Tally the lines of these entries that include "blomsterhoveder"; respond with only that tally.

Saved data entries
+ + + + + + +
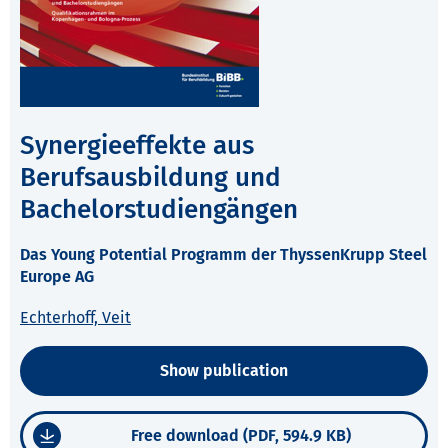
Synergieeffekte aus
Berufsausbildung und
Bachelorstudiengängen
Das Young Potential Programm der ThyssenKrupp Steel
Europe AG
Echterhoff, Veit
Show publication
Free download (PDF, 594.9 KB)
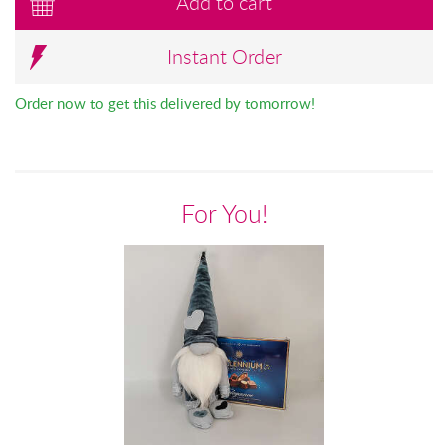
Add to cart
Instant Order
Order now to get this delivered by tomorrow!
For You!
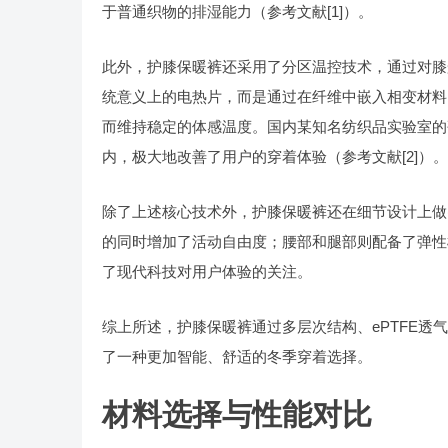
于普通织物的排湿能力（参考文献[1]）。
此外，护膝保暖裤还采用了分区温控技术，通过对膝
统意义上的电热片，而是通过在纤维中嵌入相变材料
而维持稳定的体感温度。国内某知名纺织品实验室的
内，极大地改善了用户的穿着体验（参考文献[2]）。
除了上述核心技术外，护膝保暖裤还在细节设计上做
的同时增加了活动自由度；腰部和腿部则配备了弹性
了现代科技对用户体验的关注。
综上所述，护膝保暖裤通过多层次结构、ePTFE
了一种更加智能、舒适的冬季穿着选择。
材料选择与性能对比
+ + + + + + +
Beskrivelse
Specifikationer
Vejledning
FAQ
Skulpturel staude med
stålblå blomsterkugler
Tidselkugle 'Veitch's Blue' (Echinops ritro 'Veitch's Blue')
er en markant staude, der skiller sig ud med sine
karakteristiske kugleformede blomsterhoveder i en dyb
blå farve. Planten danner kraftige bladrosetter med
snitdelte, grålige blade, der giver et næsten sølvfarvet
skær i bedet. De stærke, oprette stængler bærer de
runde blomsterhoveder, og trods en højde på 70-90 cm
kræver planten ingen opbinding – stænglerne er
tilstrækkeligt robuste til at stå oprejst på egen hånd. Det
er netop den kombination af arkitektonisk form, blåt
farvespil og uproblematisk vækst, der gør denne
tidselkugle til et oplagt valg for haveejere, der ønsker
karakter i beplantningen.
+ + + + + + +
# Task solution:
2